## Work to be completed
Reading the records below, how many lines contain "получателя"? Respond with a number and nothing else.
========================================
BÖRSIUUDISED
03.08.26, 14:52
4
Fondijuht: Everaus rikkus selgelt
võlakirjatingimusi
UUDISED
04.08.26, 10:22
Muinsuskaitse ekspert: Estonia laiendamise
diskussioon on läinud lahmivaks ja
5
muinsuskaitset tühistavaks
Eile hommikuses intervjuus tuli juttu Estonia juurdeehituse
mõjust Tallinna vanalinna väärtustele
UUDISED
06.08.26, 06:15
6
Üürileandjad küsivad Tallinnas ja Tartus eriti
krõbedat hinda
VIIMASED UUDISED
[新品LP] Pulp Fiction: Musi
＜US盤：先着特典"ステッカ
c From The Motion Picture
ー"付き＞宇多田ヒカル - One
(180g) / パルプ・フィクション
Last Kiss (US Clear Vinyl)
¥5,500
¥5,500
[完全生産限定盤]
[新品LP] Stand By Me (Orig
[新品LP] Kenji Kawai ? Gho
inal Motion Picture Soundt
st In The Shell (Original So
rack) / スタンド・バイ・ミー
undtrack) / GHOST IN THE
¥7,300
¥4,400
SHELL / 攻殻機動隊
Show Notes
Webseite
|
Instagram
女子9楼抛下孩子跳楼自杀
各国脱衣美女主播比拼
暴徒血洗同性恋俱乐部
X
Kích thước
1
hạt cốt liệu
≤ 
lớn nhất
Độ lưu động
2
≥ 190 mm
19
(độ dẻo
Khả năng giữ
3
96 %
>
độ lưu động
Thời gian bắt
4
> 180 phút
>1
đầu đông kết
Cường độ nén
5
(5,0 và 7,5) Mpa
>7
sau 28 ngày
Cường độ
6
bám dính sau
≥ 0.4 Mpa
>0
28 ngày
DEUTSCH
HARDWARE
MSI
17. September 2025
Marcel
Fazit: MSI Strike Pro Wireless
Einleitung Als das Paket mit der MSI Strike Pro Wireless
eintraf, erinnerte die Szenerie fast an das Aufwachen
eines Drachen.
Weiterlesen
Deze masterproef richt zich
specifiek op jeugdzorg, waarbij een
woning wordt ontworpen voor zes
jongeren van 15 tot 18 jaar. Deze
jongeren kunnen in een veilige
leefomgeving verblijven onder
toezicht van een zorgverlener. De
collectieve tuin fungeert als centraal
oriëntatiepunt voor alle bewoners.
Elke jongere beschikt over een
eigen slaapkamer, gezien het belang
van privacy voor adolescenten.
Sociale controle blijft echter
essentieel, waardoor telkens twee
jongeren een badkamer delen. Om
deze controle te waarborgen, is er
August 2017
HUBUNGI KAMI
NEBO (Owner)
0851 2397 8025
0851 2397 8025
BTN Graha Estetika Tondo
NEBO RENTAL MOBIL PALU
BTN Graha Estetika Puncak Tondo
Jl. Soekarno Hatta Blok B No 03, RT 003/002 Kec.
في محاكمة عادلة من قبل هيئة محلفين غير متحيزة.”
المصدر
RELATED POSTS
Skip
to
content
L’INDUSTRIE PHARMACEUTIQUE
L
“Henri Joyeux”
========================================
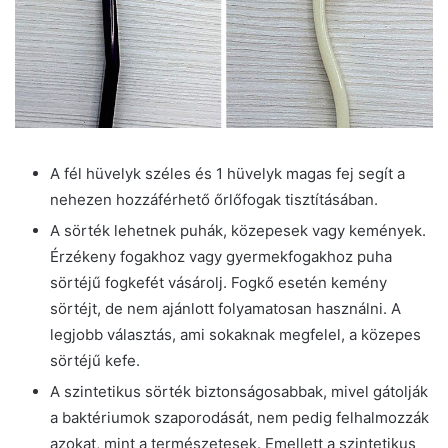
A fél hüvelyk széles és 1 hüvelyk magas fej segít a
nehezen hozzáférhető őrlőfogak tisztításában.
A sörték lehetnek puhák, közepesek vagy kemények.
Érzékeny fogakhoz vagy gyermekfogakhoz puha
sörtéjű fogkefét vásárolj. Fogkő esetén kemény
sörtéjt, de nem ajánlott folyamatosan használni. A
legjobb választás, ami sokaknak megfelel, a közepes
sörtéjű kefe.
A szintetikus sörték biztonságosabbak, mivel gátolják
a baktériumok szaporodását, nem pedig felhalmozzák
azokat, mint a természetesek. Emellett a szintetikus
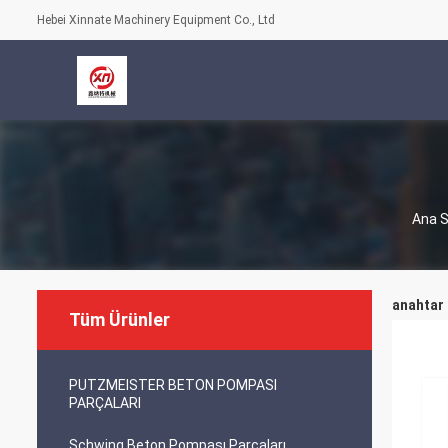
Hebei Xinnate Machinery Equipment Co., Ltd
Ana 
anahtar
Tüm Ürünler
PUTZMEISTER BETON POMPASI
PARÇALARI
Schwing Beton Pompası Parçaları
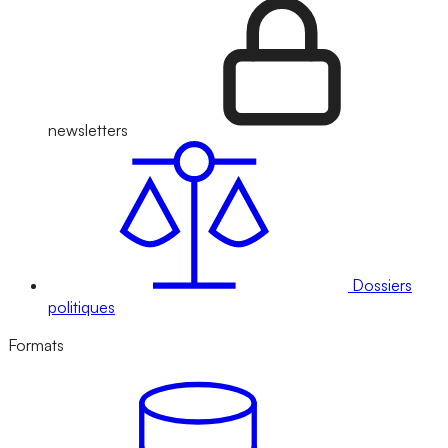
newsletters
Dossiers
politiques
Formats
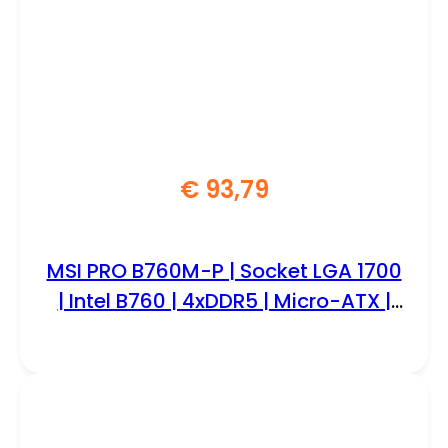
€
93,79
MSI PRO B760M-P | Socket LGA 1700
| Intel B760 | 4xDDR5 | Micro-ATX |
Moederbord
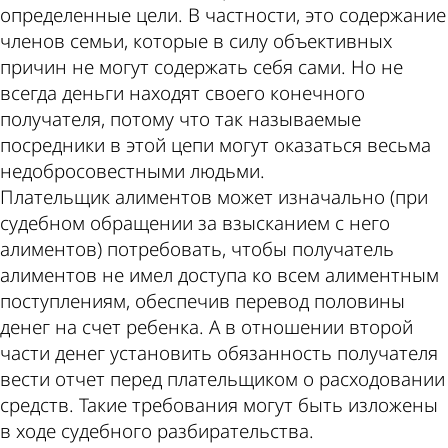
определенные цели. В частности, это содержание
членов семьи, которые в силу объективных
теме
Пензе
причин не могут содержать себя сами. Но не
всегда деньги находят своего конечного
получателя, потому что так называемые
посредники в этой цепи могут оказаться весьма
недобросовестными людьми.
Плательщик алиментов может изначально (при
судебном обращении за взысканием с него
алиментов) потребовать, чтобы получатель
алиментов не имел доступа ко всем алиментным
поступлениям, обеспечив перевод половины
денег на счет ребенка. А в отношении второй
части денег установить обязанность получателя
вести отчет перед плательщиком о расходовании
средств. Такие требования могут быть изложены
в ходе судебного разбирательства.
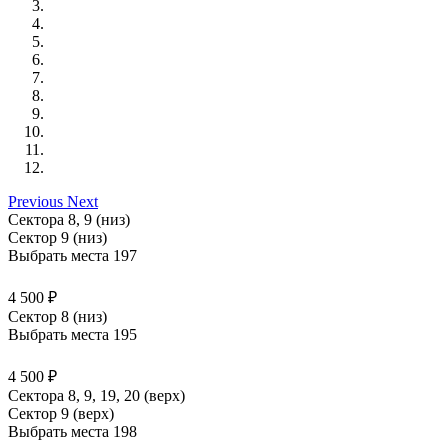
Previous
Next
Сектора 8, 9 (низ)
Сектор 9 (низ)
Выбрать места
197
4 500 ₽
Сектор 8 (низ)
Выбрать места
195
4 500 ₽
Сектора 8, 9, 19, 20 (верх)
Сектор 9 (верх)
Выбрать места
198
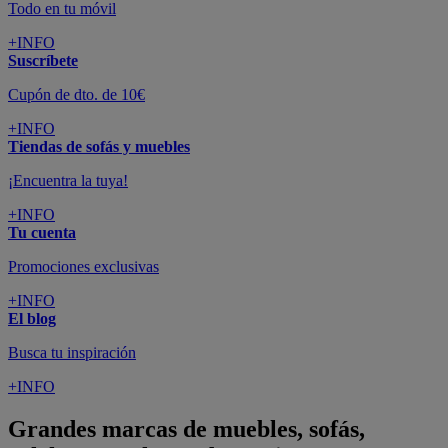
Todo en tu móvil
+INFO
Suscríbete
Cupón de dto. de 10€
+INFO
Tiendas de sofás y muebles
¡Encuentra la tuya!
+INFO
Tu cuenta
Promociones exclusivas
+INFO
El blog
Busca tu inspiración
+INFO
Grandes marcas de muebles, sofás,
========================================
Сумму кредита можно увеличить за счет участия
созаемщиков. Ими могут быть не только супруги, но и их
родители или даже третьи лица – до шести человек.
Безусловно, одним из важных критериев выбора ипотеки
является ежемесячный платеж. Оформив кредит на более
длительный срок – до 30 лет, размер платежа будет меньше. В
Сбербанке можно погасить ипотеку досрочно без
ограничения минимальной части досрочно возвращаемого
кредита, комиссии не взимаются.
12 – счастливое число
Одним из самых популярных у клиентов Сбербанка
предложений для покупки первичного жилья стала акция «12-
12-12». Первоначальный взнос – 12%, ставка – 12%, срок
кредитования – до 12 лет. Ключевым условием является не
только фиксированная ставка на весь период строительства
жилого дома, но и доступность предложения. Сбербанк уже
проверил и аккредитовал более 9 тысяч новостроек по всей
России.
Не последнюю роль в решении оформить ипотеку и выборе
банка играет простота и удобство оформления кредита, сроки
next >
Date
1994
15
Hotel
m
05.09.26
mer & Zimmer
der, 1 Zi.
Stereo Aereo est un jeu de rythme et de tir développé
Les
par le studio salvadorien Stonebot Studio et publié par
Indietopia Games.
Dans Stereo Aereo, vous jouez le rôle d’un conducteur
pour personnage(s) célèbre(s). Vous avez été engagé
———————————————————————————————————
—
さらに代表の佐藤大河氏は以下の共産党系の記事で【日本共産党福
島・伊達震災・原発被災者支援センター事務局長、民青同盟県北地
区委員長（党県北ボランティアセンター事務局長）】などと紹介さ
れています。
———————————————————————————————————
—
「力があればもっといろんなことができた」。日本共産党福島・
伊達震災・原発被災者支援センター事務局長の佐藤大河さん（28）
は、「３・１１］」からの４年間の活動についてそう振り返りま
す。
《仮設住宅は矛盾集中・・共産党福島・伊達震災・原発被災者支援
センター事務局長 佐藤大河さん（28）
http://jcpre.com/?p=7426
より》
========================================
## Expected output
2